EPA’s McCarthy Defends Deleting 5,998 of Subpoenaed 6,000 Emails
[rush transcript]
POSEY: “Just before my time runs out. Did I hear you say -- did I hear this correctly, that of the 6,000 messages you received or sent on your government-issued BlackBerry and your government-issued iPhone, that only one or two of those were official business? Did I hear that correctly?”
MCCARTHY: “Only one or two of those were actually records under the Federal Records Act that should be preserved. Now there were exchanges about I’m late for this meeting or that. Those are transitory, and those are not to be preserved. That’s how the Federal Records Act works because they're not substantive. The two substantive ones that I knew about I preserved.”
POSEY: “So, from over out of 6,000 you only had two substantive transmission out of 6,000.”
MCCARTHY: “We highly discourage through policy the use of mobile devices for the very reason that we need to make sure that we're preserving records. So we highly discourage it, and frankly, I do not use, to my recollection, I only started using texts because my kids wouldn't answer my phone calls.”

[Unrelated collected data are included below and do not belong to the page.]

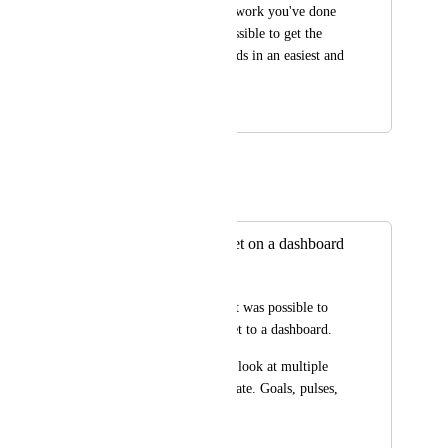
Thanks for the huge work you've done 
on Click Up. Is it possible to get the 
goals in the dashboards in an easiest and 
more visual view?
January 14, 2021
May 25, 2021
Eric Wightman
Merged in a post:
Add Goal as widget on a dashboard
Nadav Levy
It would be great if it was possible to 
add a goal as a widget to a dashboard.
It's a bit annoying to look at multiple 
places to stay up to date. Goals, pulses, 
reports...
May 29, 2020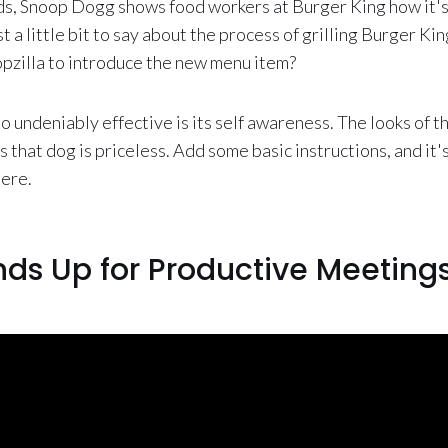
nds, Snoop Dogg shows food workers at Burger King how it'
st a little bit to say about the process of grilling Burger Ki
pzilla to introduce the new menu item?
 undeniably effective is its self awareness. The looks of 
hat dog is priceless. Add some basic instructions, and it's 
here.
nds Up for Productive Meeting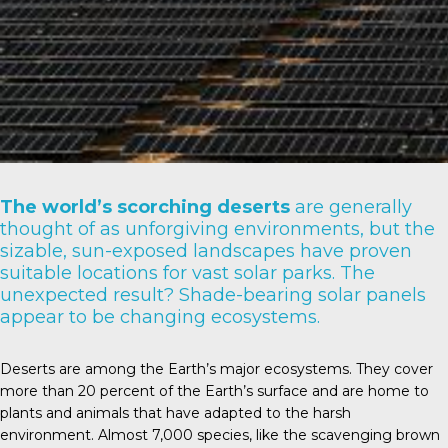
The world’s scorching deserts
are generally
thought of as unforgiving environments, but the
sizable, sun-exposed landscapes have proven
suitable locations for vast solar parks. The
unexpected result? Shade-bearing solar panels
appear to be changing ecosystems.
Deserts are among the Earth’s major ecosystems. They cover
more than
20 percent
of the Earth’s surface and are home to
plants and animals that have adapted to the harsh
environment. Almost
7,000 species
, like the scavenging brown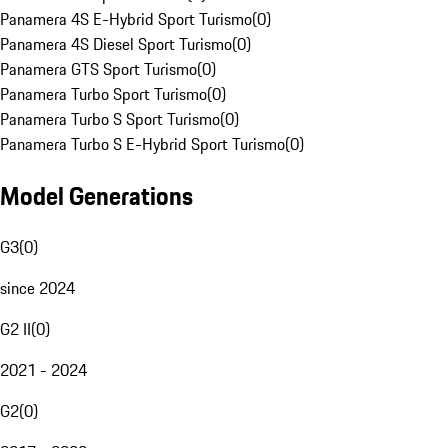
Panamera 4S E-Hybrid Sport Turismo
(
0
)
Panamera 4S Diesel Sport Turismo
(
0
)
Panamera GTS Sport Turismo
(
0
)
Panamera Turbo Sport Turismo
(
0
)
Panamera Turbo S Sport Turismo
(
0
)
Panamera Turbo S E-Hybrid Sport Turismo
(
0
)
Model Generations
G3
(
0
)
since 2024
G2 II
(
0
)
2021 - 2024
G2
(
0
)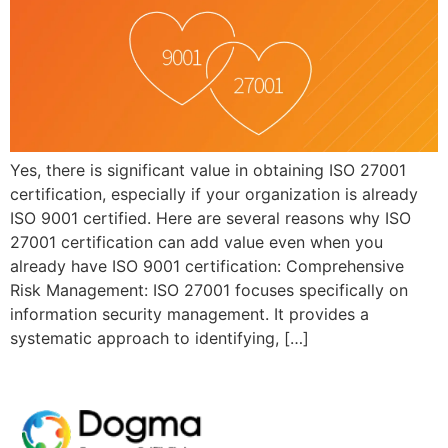
Yes, there is significant value in obtaining ISO 27001
certification, especially if your organization is already
ISO 9001 certified. Here are several reasons why ISO
27001 certification can add value even when you
already have ISO 9001 certification: Comprehensive
Risk Management: ISO 27001 focuses specifically on
information security management. It provides a
systematic approach to identifying, […]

POSEY: “Did you receive or send any messages to any special interest groups interested in environment from your iPhone or your BlackBerry out of 6,000 of them, in five years, never once, never once, you telling us, ever once sent a substantive message or received a substantive message from a special interest group pertaining to the environment, is that correct?”
MCCARTHY: “To my recollection, the two that needed to be preserved were preserved.”
POSEY: “Just -- you can say yes or no.”
MCCARTHY: “I don't -- that's my best answer.”
POSEY: “You cannot tell me that you never received any other substantive message or sent one to --”
MCCARTHY: “Are we talking about text message?”
POSEY: “Anything from your BlackBerry or your iPhone.”
MCCARTHY: “E-mails would have come in, but those are preserved.”